While Members of Parliament were trying to comprehend the policy, this publication got in touch with Green Botswana to solicit their views on the policy draft. Ms. Sela Motshwane, the Founder of the Trust highlighted that “the Climate Change policy was meant to be read in August 2019. It is long overdue, and we all need to see it and understand it in full.

I understand the current budget does not allow for a full implementation- but I could be wrong. More funds could have been allocated since. I think generally, Batswana need to understand fully what this means to our daily lives. I believe the true understanding is by policy drafters and the Ministry of Environment only.”

In the same vein, Green Botswana Trust took to the streets to provide a community solution to climate change on World Health Day (Wednesday). Green Botswana held a “Free Trees for Babies” at Extension 2 Clinic where fruit trees were gifted to parents, expectant mothers, 25 health workers, police officers and the prison officers who had accompanied prisoners to the clinic.
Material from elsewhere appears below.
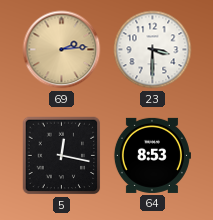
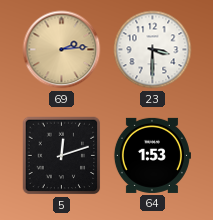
5: 12:17 -> 12:12
64: 8:53 -> 1:53
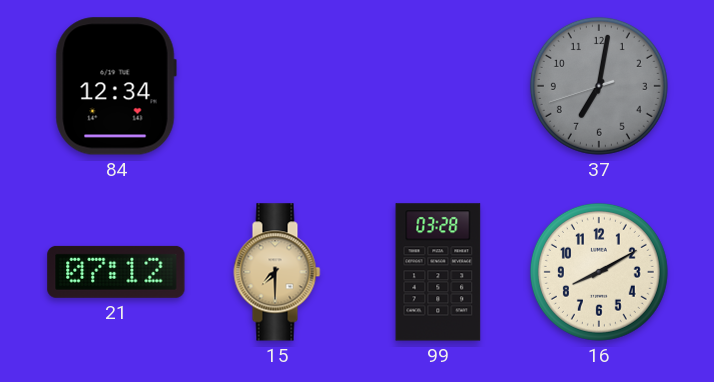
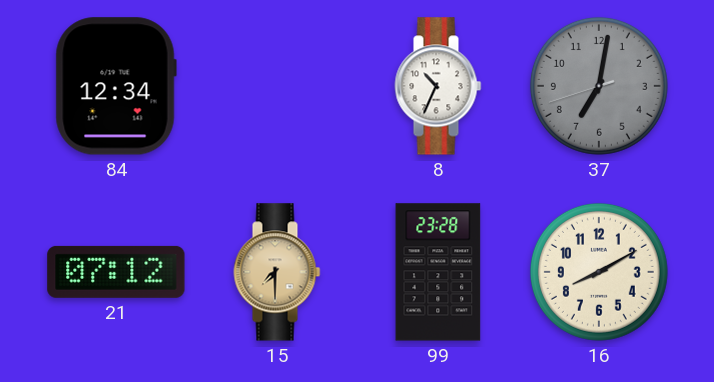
8: none -> 10:34
99: 03:28 -> 23:28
Motshwane said: “The decision to do the “Free Trees for Babies” by gifting fruit trees was to raise awareness to our imminent food security issue as stated by the Deputy Permanent Secretary of the Ministry of Agricultural Development and Food Security, Mr. Thabang Botshoma and encourage the general public to plant a tree so that we can reach our SGD Goal 13 : Climate Action. The trees gifted are to be named after the baby recipient”.

Green Botswana is calling for the urgent action from government and members of the public to create a culture of community accountability and collegiality in moving Botswana towards climate action and sustainability. To achieve the 2030 Paris Agreement Pledge, it will take all citizens and not just the government to reach goals.

Parliament resolved to adopt the Botswana Climate Change Policy, 2021.